1- PREOCCUPARSI. Un recente studio pubblicato sulla rivista ‘Appetite’ ha rilevato che anche solo a pensare a un evento stressante può indurre a mangiare di più, aumentando i livelli di grelina, l’ormone della fame. Quindi, la soluzione è: concentrarsi su quello che si sta facendo in questo momento, sul qui e ora, piuttosto che preoccuparsi di quanto è successo in passato o che accadrà in futuro.
2- DIMENTICARSI DI MANGIARE. Rinunciare a un pasto può rallentare il metabolismo, indurre dopo ad abbuffate poco salutari e, come se non bastasse, i bassi livelli di zucchero nel sangue possono rendere il lavoro ancora più complicato e stressante.
3- LASCIARSI GUIDARE DALLE EMOZIONI. Tristezza = cioccolata; felicità = patatine fritte; preoccupazione = popcorn: le emozioni influenzano in grandissima parte l’alimentazione, per cui è bene tenere sempre a portata di mano della verdura fresca per un pinzimonio o una barretta dietetica che aiutano a sentirsi sazi senza far male alla salute.
4- DORMIRE POCO. Le canoniche sette ore di sonno non solo servono per ricaricare le batterie e affrontare lo stress del giorno dopo, ma anche a prevenire l’aumento di peso, regolando il metabolismo e aiutando il corpo nell’immagazzinamento dei grassi e aumentando il self-control.
5- PRENDERE DECISIONI AFFRETTATE. Lo stress può sabotare la capacità di fare delle scelte corrette perché mantiene il cervello occupato con altre cose, secondo una ricerca di Harvard.
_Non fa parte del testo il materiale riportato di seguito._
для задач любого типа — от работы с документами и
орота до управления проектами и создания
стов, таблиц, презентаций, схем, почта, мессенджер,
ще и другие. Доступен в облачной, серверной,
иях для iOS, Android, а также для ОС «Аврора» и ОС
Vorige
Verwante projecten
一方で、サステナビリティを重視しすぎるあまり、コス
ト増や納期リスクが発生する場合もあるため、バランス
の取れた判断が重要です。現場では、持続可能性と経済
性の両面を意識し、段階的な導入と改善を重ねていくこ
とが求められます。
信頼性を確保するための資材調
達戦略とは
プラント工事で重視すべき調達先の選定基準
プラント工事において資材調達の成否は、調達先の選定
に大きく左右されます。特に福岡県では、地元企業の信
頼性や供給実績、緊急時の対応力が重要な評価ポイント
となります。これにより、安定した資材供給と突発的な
Non andare al supermercato quando si è in preda a rabbia o preoccupazioni è una buona abitudine insieme a quella di fare una lista di ciò che è necessario in anticipo, così da essere meno tentati dagli acquisti di impulso.
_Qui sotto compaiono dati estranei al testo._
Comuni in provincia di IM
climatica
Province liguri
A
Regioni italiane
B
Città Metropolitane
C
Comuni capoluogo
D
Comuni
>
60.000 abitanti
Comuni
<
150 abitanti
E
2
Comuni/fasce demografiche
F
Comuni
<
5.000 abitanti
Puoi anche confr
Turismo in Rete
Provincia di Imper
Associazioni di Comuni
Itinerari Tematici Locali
6- ESAGERARE CON IL CAFFE’. Basarsi sulla caffeina per arrivare a fine giornata può ritorcersi contro in più di un modo. La ricerca pubblicata sul ‘Journal of Agricultural and Food Chemistry’ suggerisce che il consumo di più di cinque o sei tazzine di caffè al giorno può favorire l’aumento di peso e causare problemi di insulina. Inoltre, se piene di zucchero o latte, si raggiunge immediatamente l’apporto calorico giornaliero raccomandato dai nutrizionisti, con ripercussioni sulla linea.
7- SALTARE L’ALLENAMENTO. Anche quando fatto controvoglia, l’esercizio fisico può aiutare a proteggere dallo stress, riducendo notevolmente gli attacchi d’ansia, secondo la ricerca svolta presso l’Università del Colorado.
8- NON RIPOSARSI. Una ricerca svolta presso l’Università del Kentucky suggerisce che per perdere peso è più importante imparare a gestire lo stress e cercare di eliminarlo piuttosto che imparare tutte le migliori strategie alimentari e fare diete… stressanti.